Kiyoshi raised a brow at Sachiko. Nothing was peculiar to that girl. "I wonder if her underwear is from three hundred years ago," he found himself saying.

Sachiko tilted her head thinking as she placed her finger by her mouth. "No, I don't think so," she said quite seriously. "They didn't wear underwear that far back."

Kiyoshi tensed. Sachiko had successfully created a horrible vision in his head about Mrs. Choshizen. He started to rub the palm of his hands against his forehead, trying to bore the image out of his mind.

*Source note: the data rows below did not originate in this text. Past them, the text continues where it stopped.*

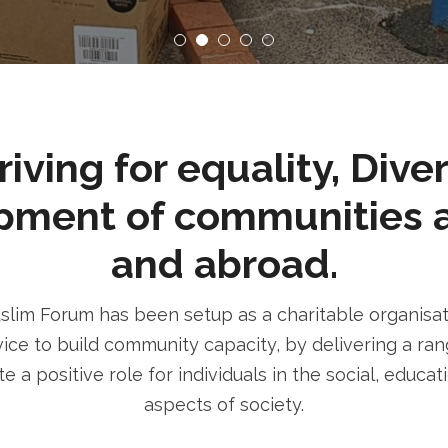
ving for equality, Dive
pment of communities 
and abroad.
im Forum has been setup as a charitable organisatio
ice to build community capacity, by delivering a rang
e a positive role for individuals in the social, educa
aspects of society.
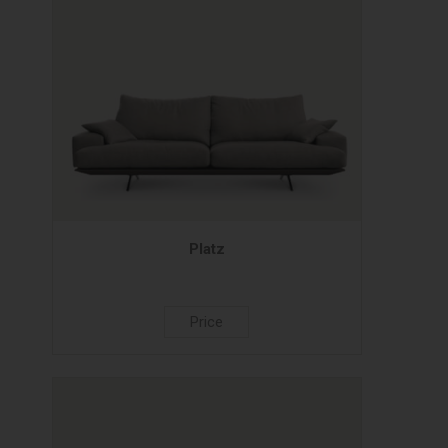
Platz
Price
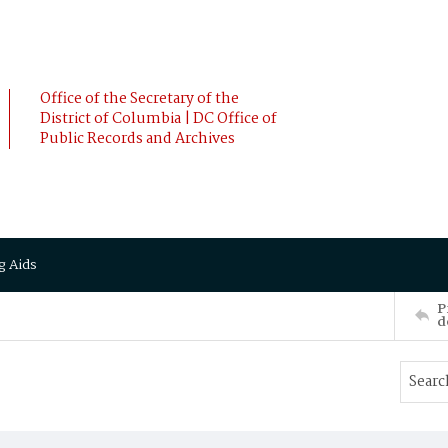
Office of the Secretary of the
District of Columbia | DC Office of
Public Records and Archives
g Aids
P
d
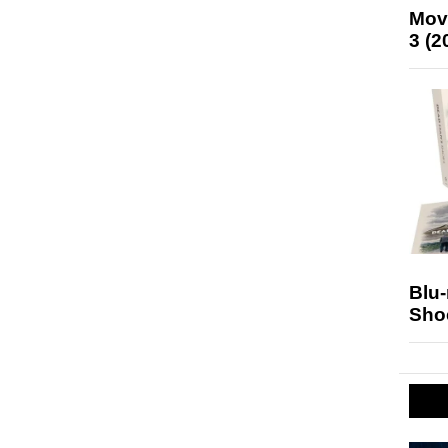
Mov
3 (2
Blu
Sho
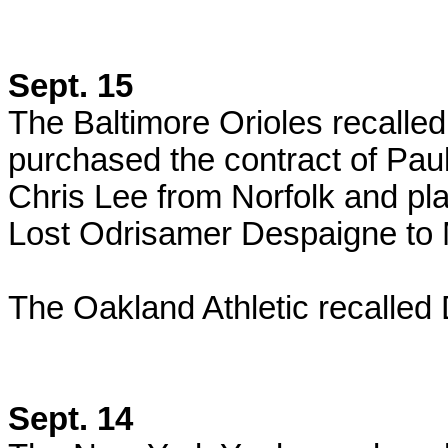
Sept. 15
The Baltimore Orioles recalle
purchased the contract of Pau
Chris Lee from Norfolk and pla
Lost
Odrisamer Despaigne to M
The Oakland Athletic recalled 
Sept. 14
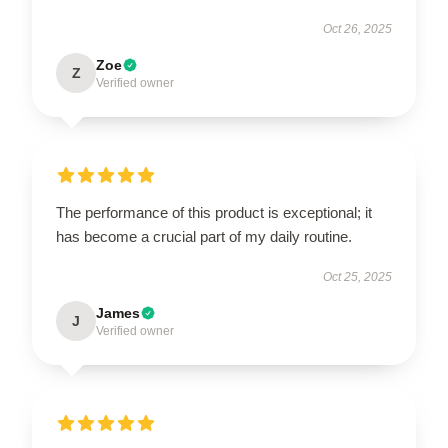
Oct 26, 2025
Zoe
Z
Verified owner
The performance of this product is exceptional; it
has become a crucial part of my daily routine.
Oct 25, 2025
James
J
Verified owner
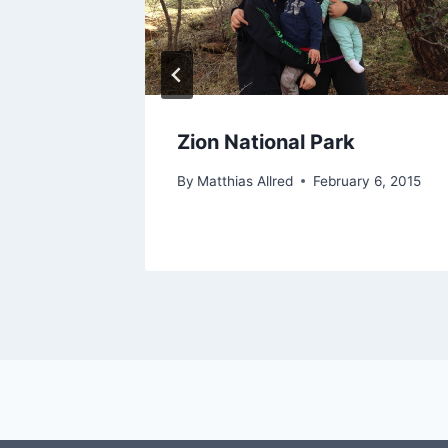
Zion National Park
y 21, 2017
By
Matthias Allred
February 6, 2015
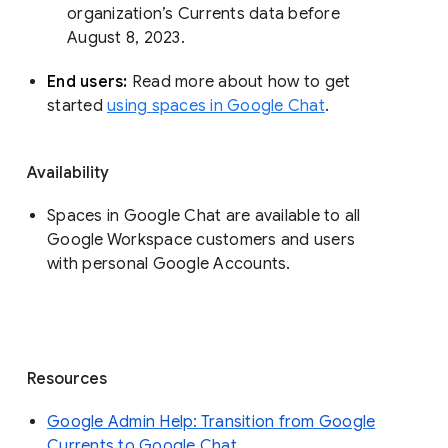
organization’s Currents data before 
August 8, 2023. 
End users: 
Read more about how to get 
started 
using spaces in Google Chat
.
Availability
Spaces in Google Chat are available to all
Google Workspace customers and users
with personal Google Accounts.
Resources
Google Admin Help: Transition from Google
Currents to Google Chat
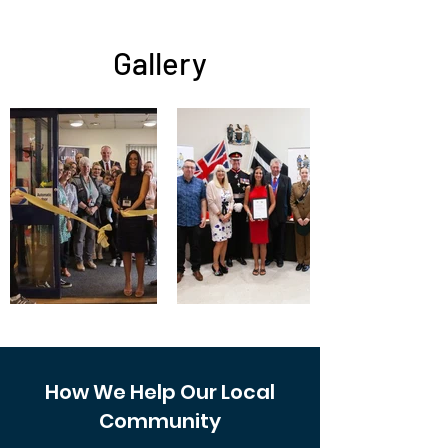
Gallery
How We Help Our Local
Community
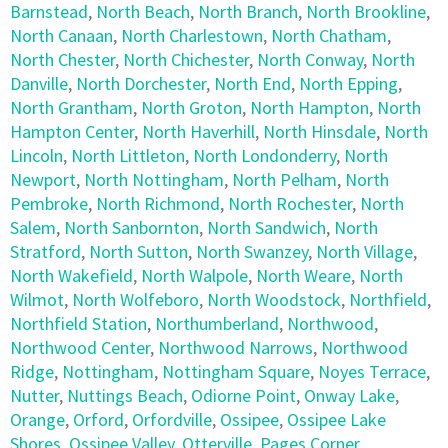
Barnstead
,
North Beach
,
North Branch
,
North Brookline
,
North Canaan
,
North Charlestown
,
North Chatham
,
North Chester
,
North Chichester
,
North Conway
,
North
Danville
,
North Dorchester
,
North End
,
North Epping
,
North Grantham
,
North Groton
,
North Hampton
,
North
Hampton Center
,
North Haverhill
,
North Hinsdale
,
North
Lincoln
,
North Littleton
,
North Londonderry
,
North
Newport
,
North Nottingham
,
North Pelham
,
North
Pembroke
,
North Richmond
,
North Rochester
,
North
Salem
,
North Sanbornton
,
North Sandwich
,
North
Stratford
,
North Sutton
,
North Swanzey
,
North Village
,
North Wakefield
,
North Walpole
,
North Weare
,
North
Wilmot
,
North Wolfeboro
,
North Woodstock
,
Northfield
,
Northfield Station
,
Northumberland
,
Northwood
,
Northwood Center
,
Northwood Narrows
,
Northwood
Ridge
,
Nottingham
,
Nottingham Square
,
Noyes Terrace
,
Nutter
,
Nuttings Beach
,
Odiorne Point
,
Onway Lake
,
Orange
,
Orford
,
Orfordville
,
Ossipee
,
Ossipee Lake
Shores
,
Ossipee Valley
,
Otterville
,
Pages Corner
,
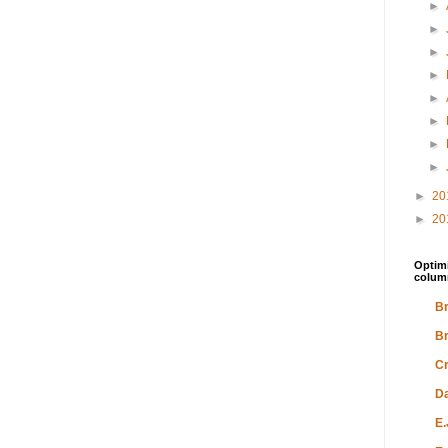
►
►
►
►
►
►
►
►
►
20
►
20
Optimi
colum
Br
Br
Cr
Da
E.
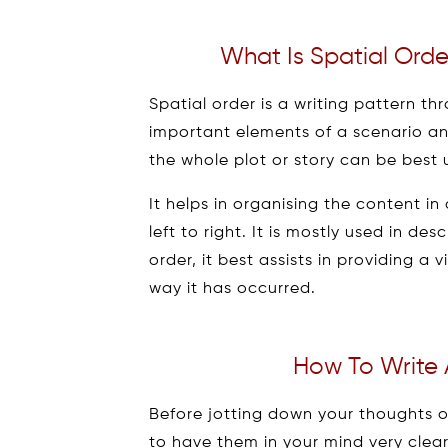
What Is Spatial Orde
Spatial order is a writing pattern th
important elements of a scenario an
the whole plot or story can be best
It helps in organising the content i
left to right. It is mostly used in des
order, it best assists in providing a 
way it has occurred.
How To Write 
Before jotting down your thoughts 
to have them in your mind very clear.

Sachiko looked at the clock. "Oh, class is over." All of the students stood up and bowed low to the teacher. Sachiko walked out of the class as Kiyoshi followed her. He had a terrible look on his face. "Poetry isn't that hard, Kiyoshi. If you put your mind to it, you can achieve anything," she said smiling at him. "I'll see you later." She waved at him as she took down the hall.

Kiyoshi made his way to art class. He didn't mind art so much. It was poetry he didn't understand. Art was basically what you saw, or how you viewed certain things. He passed the other students as he went down the flight of stairs. As he stopped at the bottom of the stairs, he noticed the girl he had ran into earlier that morning. His new neighbor was looking out of one of the main windows down the corridor. Kiyoshi wondered what she was looking at. He watched as the girl kept scratching his head while looking down at a notepad. The dark haired girl put the pad away, glanced out of the window again, and then went on her way down the hall. Kiyoshi wondered about something for a moment. He sighed. It wasn't like him to be nosey. Kiyoshi started to follow her.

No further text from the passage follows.